One thing that is clear when looking at Michael’s work is that he’s making art for himself first. “Some artists, they think about their audience and even what might sell, which is such a bad thing to do. You might as well go into advertising…I honestly believe that if I focus on making what I love to make, other people will see that too.” He believes that one of the most destructive things an artist can do is worry about people’s reactions to their work when they’re making it. “Being true to yourself and being true to your heart and not letting any of the other bullshit get in the way. We live in a time where we have so many distractions and so many things begging for our attention, which can unfortunately steer your work one way or another.” In his work, Michael will give himself a problem to solve and then see where it goes. “I sometimes start by creating a problem that has to be solved. I make myself uncomfortable and have to find my way out via my own path in paint.”

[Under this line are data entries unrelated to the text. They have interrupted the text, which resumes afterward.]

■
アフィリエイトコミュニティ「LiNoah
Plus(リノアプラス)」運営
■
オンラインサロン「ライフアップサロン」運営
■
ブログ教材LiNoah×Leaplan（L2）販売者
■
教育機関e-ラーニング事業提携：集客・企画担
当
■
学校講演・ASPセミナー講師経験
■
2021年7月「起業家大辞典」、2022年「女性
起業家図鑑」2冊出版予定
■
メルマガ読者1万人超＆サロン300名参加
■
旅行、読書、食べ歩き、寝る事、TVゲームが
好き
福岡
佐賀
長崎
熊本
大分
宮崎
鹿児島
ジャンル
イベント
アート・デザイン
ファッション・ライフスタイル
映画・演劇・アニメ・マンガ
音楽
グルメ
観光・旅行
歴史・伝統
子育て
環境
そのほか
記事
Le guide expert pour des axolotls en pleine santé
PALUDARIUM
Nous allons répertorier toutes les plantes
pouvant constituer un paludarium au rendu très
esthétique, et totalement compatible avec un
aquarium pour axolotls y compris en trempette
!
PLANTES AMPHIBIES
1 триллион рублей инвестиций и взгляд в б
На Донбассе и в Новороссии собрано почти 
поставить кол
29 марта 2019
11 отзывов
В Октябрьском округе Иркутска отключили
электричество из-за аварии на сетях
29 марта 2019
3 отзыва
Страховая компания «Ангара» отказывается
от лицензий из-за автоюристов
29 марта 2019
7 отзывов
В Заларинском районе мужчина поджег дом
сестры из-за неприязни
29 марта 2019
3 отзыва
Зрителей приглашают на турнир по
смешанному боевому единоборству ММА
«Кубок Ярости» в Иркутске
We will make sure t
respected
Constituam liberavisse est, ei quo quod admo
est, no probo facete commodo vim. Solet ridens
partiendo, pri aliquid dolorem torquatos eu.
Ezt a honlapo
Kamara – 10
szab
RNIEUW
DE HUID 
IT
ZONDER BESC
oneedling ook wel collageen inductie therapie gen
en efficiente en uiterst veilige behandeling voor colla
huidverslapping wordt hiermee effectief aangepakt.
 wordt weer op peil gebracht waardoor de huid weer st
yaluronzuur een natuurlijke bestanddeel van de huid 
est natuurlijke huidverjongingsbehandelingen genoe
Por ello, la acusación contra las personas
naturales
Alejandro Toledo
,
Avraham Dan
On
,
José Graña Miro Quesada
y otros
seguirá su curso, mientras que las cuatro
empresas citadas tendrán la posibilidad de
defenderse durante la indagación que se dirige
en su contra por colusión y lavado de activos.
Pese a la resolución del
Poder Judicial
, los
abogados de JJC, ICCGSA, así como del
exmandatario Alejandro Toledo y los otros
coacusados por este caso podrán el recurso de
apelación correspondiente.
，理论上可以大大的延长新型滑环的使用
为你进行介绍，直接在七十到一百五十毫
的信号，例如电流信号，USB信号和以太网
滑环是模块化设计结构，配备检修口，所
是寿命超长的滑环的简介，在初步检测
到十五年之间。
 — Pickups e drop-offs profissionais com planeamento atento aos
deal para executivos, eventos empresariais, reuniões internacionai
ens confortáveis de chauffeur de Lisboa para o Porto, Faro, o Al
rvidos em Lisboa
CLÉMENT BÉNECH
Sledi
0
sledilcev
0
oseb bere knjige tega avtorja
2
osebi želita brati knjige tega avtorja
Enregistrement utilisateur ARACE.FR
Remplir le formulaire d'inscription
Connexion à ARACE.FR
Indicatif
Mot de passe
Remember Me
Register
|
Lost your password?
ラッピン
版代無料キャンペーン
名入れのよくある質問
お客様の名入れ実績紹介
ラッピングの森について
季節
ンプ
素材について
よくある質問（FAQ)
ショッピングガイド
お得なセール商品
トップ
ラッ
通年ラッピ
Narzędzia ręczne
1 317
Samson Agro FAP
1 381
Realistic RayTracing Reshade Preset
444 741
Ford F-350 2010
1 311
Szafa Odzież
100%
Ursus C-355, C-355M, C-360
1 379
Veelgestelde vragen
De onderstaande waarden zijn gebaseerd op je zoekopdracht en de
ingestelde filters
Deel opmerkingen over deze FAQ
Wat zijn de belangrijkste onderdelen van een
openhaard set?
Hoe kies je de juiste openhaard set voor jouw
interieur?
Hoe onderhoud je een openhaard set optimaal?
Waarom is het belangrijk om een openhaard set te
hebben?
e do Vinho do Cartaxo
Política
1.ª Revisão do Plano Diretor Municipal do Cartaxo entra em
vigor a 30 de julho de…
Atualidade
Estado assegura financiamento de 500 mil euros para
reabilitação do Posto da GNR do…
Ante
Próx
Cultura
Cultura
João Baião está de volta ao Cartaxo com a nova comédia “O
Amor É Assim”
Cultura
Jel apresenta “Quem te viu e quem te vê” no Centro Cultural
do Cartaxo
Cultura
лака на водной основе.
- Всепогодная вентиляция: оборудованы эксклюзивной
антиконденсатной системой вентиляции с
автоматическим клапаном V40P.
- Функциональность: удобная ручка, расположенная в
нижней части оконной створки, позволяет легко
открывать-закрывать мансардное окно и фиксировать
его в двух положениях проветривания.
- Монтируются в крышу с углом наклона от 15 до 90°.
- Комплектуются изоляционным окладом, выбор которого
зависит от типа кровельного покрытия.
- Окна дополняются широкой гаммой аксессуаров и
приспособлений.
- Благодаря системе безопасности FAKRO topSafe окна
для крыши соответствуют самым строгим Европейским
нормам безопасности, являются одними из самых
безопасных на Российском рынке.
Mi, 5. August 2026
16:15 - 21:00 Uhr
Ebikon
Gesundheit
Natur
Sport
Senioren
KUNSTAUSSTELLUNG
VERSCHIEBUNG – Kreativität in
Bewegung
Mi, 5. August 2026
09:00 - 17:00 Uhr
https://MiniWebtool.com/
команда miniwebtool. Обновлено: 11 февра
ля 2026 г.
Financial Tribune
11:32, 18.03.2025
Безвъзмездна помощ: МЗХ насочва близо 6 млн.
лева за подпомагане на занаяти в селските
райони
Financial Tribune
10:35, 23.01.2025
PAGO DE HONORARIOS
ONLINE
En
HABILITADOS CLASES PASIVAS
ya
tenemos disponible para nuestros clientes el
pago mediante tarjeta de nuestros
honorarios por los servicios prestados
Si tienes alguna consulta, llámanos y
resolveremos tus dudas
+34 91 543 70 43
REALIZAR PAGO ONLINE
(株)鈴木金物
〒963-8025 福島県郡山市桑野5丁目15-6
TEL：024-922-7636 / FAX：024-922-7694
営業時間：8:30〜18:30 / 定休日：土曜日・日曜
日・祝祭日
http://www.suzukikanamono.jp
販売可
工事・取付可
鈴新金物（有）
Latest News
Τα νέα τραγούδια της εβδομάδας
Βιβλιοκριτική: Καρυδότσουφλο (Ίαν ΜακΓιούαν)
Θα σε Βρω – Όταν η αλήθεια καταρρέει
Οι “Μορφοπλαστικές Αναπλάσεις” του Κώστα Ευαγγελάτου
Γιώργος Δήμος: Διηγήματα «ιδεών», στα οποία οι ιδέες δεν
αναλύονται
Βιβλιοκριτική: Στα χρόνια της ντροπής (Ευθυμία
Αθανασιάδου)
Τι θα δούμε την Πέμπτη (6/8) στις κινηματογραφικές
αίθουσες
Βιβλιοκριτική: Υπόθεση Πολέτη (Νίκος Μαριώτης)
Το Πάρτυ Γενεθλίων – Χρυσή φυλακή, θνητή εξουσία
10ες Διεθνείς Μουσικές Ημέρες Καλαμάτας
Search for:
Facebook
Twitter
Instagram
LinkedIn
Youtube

Over 20 years ago, Michael started his career as a street artist. One of the uniquely wonderful things about street art is that the work evolves as the city changes. There’s a cycle of life with street art: it’s created and gradually, over time, destroyed, which so beautifully mirrors the lifespan of the flower. “In fact,” he tells me, “the most important part for me [is] that the work disappears.”
For Michael, there’s a difference between making art for the street and making art for a gallery. Many street artists enjoy a degree of anonymity that artists can’t get in a gallery space. Street artists can create and share their work with the public without necessarily having their name attached to it. “What’s hard is that I’m pretty private. When I do art in the street, I get to put up my work and run away. When you have a show, the feeling is exhilarating, but it’s also nerve-racking.”
But the more exposure Michael got, the more comfortable he became with the art scene. “Years ago, at the very beginning of my career, I became more comfortable showing and selling my work by doing it as often as possible. The more frequently I exposed and discussed my art with others, the more confident I became. I’ve always been proud of my work, and that made it easier.”
Michael has always wanted to share his work with a wide audience. “I’ve found that I’m constantly forced to learn new skills and get into experiences that take me out of my comfort zone.” He believes that in order for artists to feel comfortable sharing their work with others, they first need to learn to trust themselves and have faith in their own work.
If this is true—and I really do think it is—it means that the strength to share your work has to come from an inner source rather than something external. Which means that anyone can have the courage to put their work out there once they have faith in themselves and in their work. And once one’s trust is built and fortified, it means that rejection, though painful, shouldn’t cause that trust to crumble.
That doesn’t mean making art gets easier. “I’ll always be struggling—it will always be a challenge,” says Michael. “It’s not an easy thing to make art, especially art that I’m happy with. More times than not, I’m totally dissatisfied with what I make, which I think is a good thing because if I was always pleased, that would be a terrible position to be in. I wouldn’t grow as an artist.”